**Task inputs**
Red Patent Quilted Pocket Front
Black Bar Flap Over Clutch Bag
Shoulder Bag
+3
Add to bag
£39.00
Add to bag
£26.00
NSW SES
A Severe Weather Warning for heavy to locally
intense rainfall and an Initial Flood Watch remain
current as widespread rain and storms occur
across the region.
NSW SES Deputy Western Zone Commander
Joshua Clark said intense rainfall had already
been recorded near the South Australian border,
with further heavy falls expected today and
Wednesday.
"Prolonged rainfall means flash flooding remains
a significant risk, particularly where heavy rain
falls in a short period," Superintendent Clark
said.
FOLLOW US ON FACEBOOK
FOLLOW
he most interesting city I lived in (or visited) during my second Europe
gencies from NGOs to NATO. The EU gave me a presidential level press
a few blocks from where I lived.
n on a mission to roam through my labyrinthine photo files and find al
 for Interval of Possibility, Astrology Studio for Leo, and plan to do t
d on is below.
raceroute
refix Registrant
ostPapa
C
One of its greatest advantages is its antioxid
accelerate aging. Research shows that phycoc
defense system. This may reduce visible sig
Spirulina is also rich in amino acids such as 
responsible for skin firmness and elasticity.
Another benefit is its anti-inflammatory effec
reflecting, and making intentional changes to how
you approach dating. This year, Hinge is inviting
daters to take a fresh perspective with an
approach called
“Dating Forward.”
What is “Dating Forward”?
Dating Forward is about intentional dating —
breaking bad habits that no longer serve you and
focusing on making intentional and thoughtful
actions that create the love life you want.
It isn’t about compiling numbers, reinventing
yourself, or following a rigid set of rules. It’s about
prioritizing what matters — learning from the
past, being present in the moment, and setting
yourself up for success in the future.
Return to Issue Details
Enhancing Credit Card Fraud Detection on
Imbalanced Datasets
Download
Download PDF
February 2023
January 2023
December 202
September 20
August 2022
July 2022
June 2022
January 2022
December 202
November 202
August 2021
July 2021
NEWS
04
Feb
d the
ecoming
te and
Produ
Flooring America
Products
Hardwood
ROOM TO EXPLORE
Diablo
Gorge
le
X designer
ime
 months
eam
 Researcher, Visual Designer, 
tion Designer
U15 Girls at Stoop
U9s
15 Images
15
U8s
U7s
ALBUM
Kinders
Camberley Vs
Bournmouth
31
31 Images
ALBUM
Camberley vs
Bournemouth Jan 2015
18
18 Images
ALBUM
---
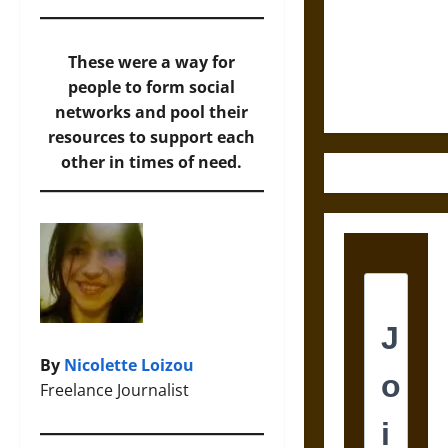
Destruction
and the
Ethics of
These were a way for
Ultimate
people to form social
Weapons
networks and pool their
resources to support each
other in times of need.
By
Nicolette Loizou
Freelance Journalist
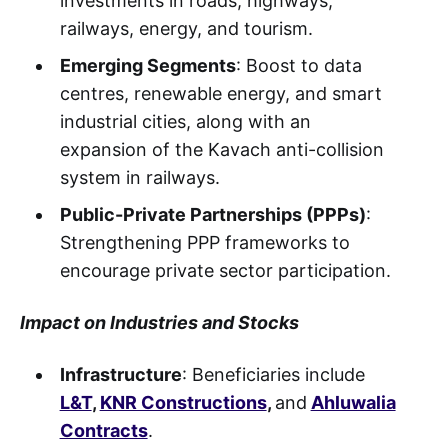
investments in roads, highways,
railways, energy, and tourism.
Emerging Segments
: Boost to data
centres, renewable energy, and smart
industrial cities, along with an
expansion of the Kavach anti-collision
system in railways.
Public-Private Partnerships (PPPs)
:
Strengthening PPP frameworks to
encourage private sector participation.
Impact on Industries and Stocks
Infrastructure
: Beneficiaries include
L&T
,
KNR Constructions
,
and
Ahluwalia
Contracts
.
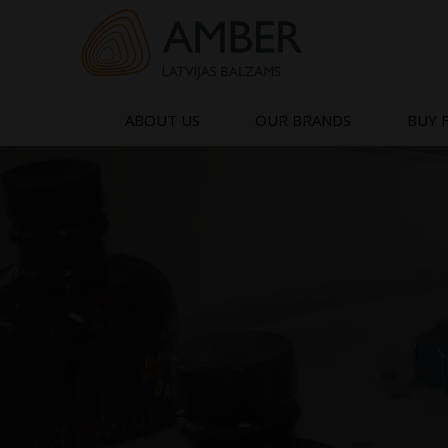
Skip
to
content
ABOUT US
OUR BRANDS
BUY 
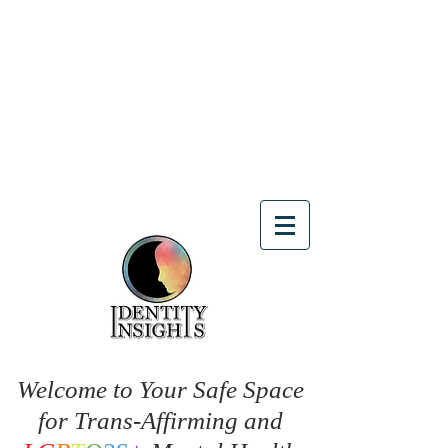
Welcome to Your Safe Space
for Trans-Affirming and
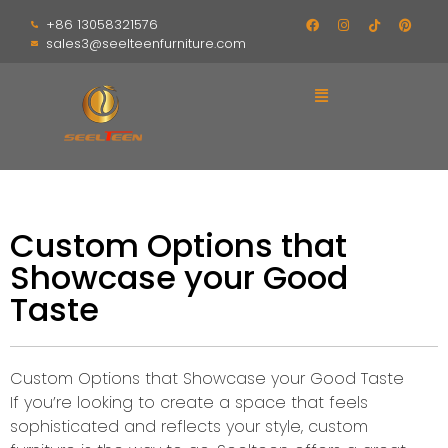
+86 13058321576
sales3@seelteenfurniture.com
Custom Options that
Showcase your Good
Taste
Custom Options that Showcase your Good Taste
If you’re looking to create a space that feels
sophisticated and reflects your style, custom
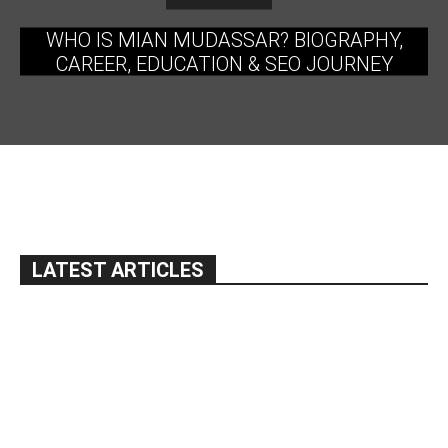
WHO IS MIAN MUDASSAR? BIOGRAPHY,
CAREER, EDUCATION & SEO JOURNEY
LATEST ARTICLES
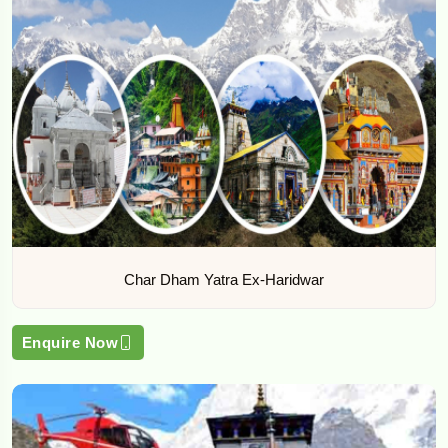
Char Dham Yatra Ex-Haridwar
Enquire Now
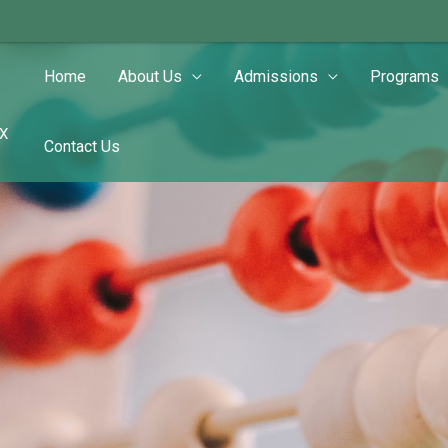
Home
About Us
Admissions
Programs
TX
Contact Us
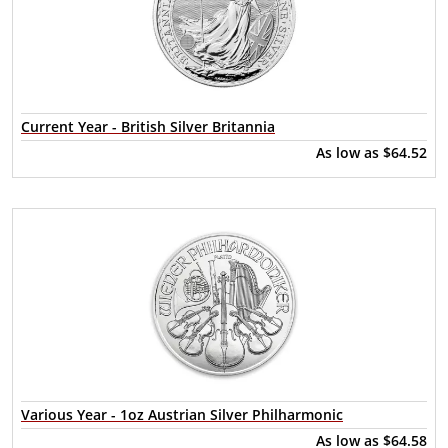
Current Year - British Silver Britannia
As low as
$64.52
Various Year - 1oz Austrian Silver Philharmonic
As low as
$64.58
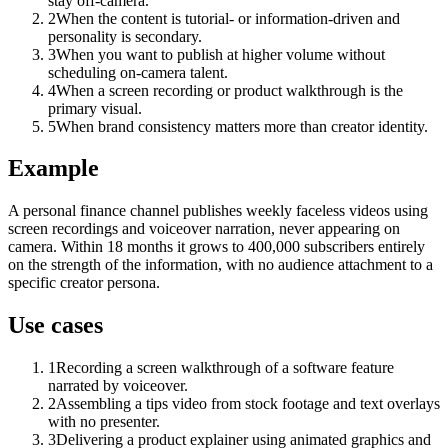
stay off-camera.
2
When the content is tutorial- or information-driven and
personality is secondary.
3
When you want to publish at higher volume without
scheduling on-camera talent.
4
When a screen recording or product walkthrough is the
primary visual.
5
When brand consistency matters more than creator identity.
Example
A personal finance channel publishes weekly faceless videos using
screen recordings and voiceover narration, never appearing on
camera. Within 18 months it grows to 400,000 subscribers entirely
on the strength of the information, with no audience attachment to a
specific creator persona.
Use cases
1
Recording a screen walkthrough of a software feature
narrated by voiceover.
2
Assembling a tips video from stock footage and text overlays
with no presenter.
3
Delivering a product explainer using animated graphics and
--
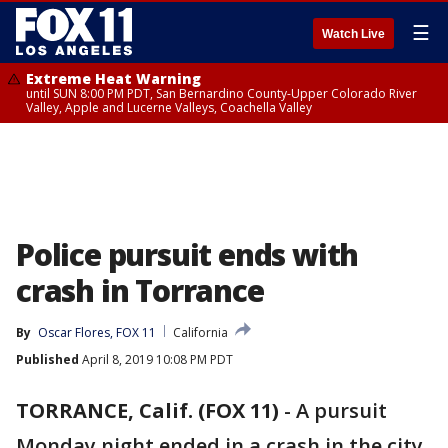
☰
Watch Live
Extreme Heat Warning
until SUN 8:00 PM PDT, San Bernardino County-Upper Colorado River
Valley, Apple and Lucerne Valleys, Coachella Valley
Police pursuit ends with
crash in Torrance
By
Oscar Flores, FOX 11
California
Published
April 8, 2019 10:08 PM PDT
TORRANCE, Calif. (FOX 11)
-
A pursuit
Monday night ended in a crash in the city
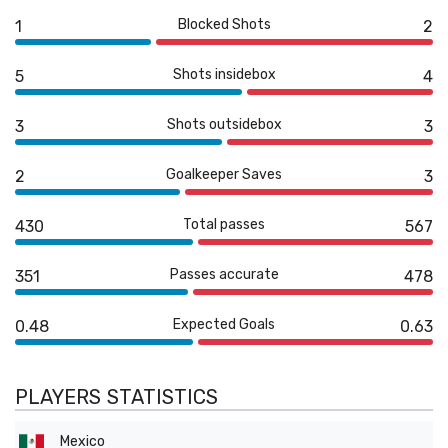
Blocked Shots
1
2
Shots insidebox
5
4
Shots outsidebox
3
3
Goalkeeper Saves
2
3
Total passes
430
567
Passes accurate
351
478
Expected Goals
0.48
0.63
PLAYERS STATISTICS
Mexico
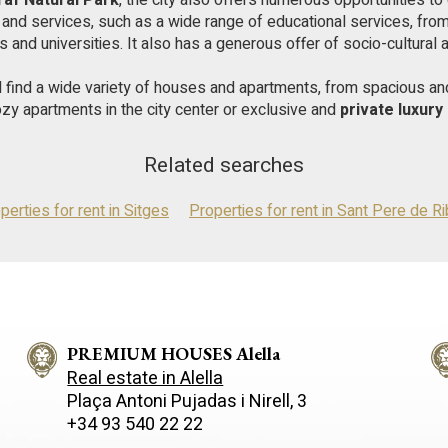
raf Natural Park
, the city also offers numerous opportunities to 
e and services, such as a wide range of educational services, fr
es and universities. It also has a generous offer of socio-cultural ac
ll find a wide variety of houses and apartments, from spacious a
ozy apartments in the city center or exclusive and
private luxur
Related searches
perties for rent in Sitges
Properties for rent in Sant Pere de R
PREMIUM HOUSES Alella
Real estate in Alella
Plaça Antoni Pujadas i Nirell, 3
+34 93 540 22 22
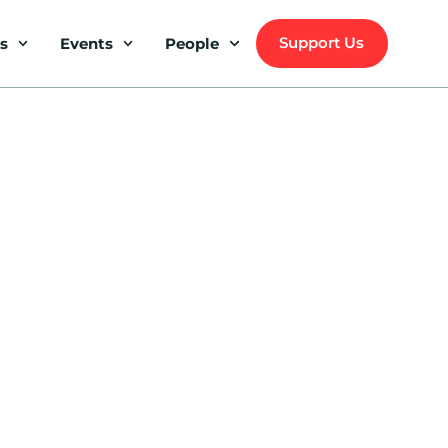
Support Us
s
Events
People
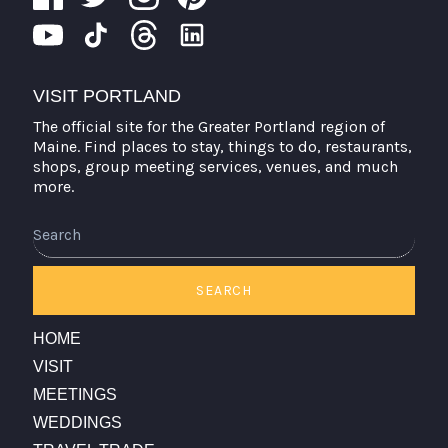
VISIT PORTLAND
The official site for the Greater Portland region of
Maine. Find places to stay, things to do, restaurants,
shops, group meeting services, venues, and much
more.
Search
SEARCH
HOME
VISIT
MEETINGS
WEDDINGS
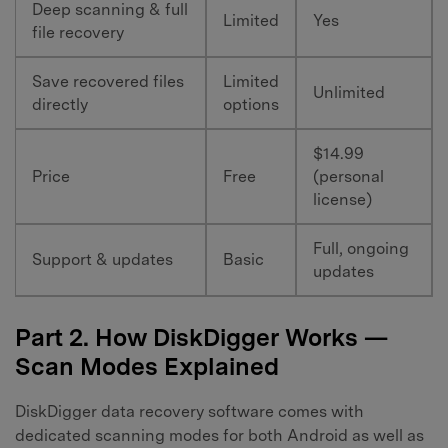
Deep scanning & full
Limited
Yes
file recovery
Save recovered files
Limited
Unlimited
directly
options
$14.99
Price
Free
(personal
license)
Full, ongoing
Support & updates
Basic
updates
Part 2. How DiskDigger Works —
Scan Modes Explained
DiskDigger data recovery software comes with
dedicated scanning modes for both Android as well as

**Task goal**
All that is needed is the exact run of lines above from the line containing "Boost to data" through the line containing "Infrastructure", both of them included.

**Solution to this exercise**
: Boost to data
centres, renewable energy, and smart
industrial cities, along with an
expansion of the Kavach anti-collision
system in railways.
Public-Private Partnerships (PPPs)
:
Strengthening PPP frameworks to
encourage private sector participation.
Impact on Industries and Stocks
Infrastructure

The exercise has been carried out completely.